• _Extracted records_
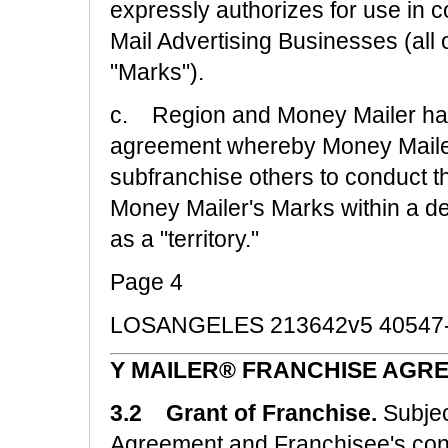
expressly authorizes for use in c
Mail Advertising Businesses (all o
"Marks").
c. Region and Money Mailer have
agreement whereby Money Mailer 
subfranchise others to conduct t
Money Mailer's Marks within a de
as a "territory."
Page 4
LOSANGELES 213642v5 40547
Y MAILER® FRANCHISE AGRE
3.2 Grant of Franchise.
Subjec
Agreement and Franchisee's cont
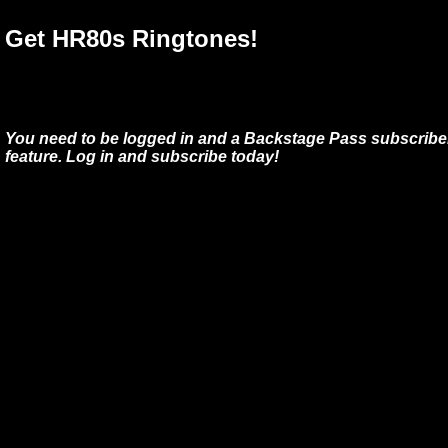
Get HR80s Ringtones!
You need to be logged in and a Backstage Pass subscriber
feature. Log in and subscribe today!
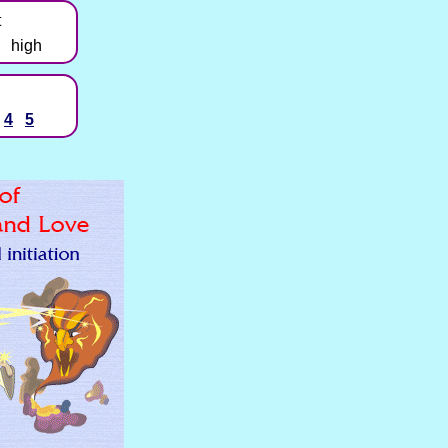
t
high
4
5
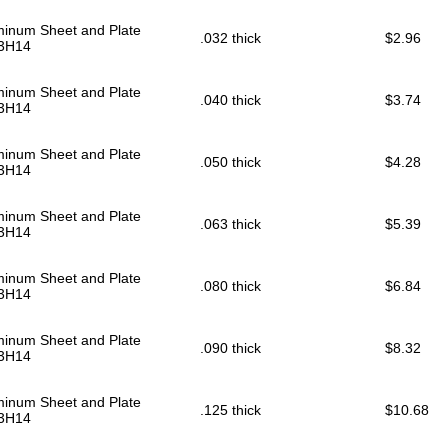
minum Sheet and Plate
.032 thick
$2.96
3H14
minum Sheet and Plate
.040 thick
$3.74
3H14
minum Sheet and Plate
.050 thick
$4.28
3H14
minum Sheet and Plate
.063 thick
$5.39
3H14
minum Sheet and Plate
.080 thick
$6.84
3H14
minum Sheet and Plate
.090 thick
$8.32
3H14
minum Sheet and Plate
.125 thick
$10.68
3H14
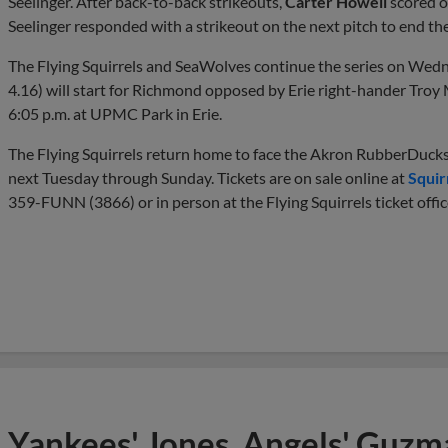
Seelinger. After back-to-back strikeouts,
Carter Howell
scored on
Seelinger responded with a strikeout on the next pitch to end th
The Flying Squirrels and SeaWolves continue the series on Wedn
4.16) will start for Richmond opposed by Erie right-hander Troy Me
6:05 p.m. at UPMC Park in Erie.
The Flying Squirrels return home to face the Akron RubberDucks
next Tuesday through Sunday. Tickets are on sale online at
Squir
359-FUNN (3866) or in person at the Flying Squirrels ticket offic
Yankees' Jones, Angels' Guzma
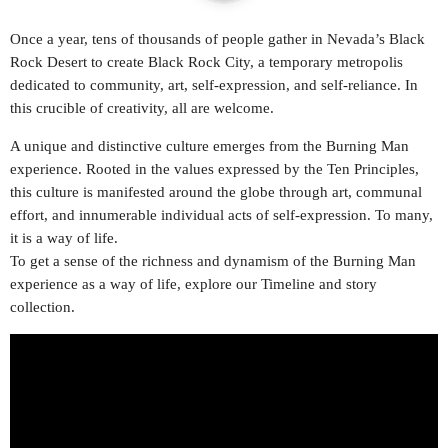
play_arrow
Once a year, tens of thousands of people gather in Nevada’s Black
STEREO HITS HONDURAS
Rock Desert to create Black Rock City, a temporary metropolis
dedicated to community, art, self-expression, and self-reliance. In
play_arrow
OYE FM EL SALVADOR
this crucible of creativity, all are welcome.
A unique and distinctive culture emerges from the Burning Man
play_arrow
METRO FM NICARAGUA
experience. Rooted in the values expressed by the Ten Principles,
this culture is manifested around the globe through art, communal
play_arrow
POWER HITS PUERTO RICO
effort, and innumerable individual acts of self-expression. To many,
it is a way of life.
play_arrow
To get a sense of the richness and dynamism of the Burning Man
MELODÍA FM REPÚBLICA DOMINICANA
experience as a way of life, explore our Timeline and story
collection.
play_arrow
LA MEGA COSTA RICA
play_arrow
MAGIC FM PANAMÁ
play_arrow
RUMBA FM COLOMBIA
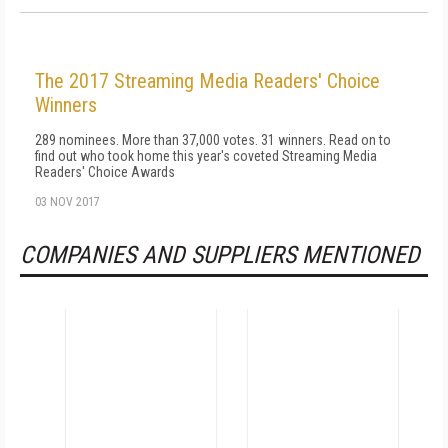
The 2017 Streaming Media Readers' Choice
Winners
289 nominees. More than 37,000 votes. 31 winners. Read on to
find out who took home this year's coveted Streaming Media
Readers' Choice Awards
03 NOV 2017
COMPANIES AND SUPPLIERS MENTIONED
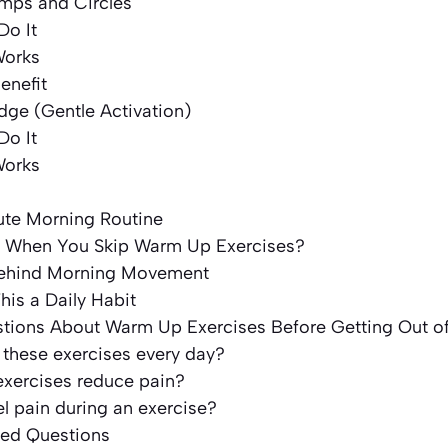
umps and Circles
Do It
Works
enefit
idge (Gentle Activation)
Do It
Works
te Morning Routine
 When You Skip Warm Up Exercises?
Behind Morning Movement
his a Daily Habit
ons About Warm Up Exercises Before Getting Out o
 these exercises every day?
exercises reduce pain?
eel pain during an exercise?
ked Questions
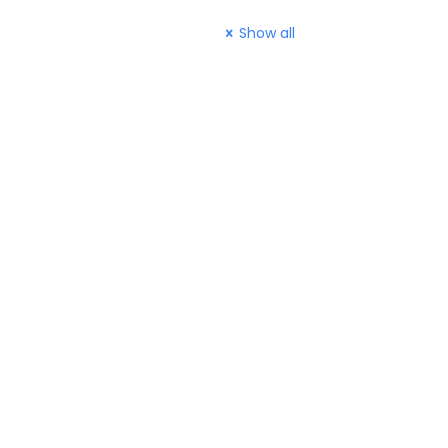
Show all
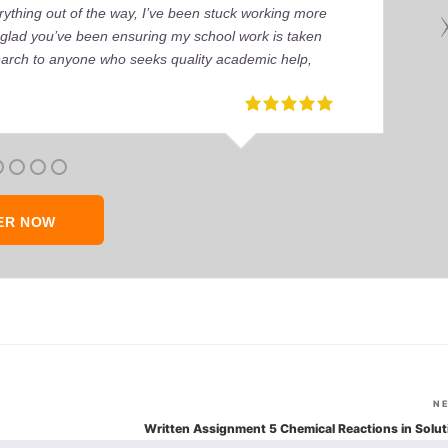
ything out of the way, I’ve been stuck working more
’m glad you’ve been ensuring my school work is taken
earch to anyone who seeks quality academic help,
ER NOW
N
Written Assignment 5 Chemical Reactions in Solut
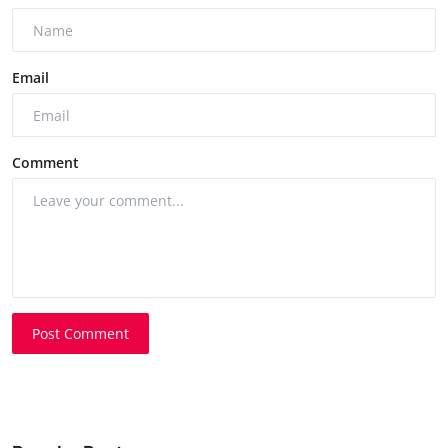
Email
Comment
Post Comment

• _Work to be completed_
Would you copy all of the data exactly? Keep the pictures out of it.

• _Answer to this exercise_
expressly authorizes for use in c
Mail Advertising Businesses (all o
"Marks").
c. Region and Money Mailer have
agreement whereby Money Mailer 
subfranchise others to conduct t
Money Mailer's Marks within a de
as a "territory."
Page 4
LOSANGELES 213642v5 40547
Y MAILER® FRANCHISE AGRE
3.2 Grant of Franchise.
Subjec
Agreement and Franchisee's cont
Get HR80s Ringtones!
You need to be logged in and a Backstage Pass subscriber
feature. Log in and subscribe today!
t
high
4
5
minum Sheet and Plate
.032 thick
$2.96
3H14
minum Sheet and Plate
.040 thick
$3.74
3H14
minum Sheet and Plate
.050 thick
$4.28
3H14
minum Sheet and Plate
.063 thick
$5.39
3H14
minum Sheet and Plate
.080 thick
$6.84
3H14
minum Sheet and Plate
.090 thick
$8.32
3H14
minum Sheet and Plate
.125 thick
$10.68
3H14
Seelinger. After back-to-back strikeouts,
Carter Howell
scored on
Seelinger responded with a strikeout on the next pitch to end th
The Flying Squirrels and SeaWolves continue the series on Wedn
4.16) will start for Richmond opposed by Erie right-hander Troy Me
6:05 p.m. at UPMC Park in Erie.
The Flying Squirrels return home to face the Akron RubberDucks
next Tuesday through Sunday. Tickets are on sale online at
Squir
359-FUNN (3866) or in person at the Flying Squirrels ticket offic
Yankees' Jones, Angels' Guzma
play_arrow
Once a year, tens of thousands of people gather in Nevada’s Black
STEREO HITS HONDURAS
Rock Desert to create Black Rock City, a temporary metropolis
dedicated to community, art, self-expression, and self-reliance. In
play_arrow
OYE FM EL SALVADOR
this crucible of creativity, all are welcome.
A unique and distinctive culture emerges from the Burning Man
play_arrow
METRO FM NICARAGUA
experience. Rooted in the values expressed by the Ten Principles,
this culture is manifested around the globe through art, communal
play_arrow
POWER HITS PUERTO RICO
effort, and innumerable individual acts of self-expression. To many,
it is a way of life.
play_arrow
To get a sense of the richness and dynamism of the Burning Man
MELODÍA FM REPÚBLICA DOMINICANA
experience as a way of life, explore our Timeline and story
collection.
play_arrow
LA MEGA COSTA RICA
play_arrow
MAGIC FM PANAMÁ
play_arrow
RUMBA FM COLOMBIA
The 2017 Streaming Media Readers' Choice
Winners
289 nominees. More than 37,000 votes. 31 winners. Read on to
find out who took home this year's coveted Streaming Media
Readers' Choice Awards
03 NOV 2017
COMPANIES AND SUPPLIERS MENTIONED
umps and Circles
Do It
Works
enefit
idge (Gentle Activation)
Do It
Works
te Morning Routine
 When You Skip Warm Up Exercises?
Behind Morning Movement
his a Daily Habit
ons About Warm Up Exercises Before Getting Out o
 these exercises every day?
exercises reduce pain?
eel pain during an exercise?
ked Questions
Show all
ything out of the way, I’ve been stuck working more
’m glad you’ve been ensuring my school work is taken
earch to anyone who seeks quality academic help,
ER NOW
N
Written Assignment 5 Chemical Reactions in Solut
Email
Comment
Post Comment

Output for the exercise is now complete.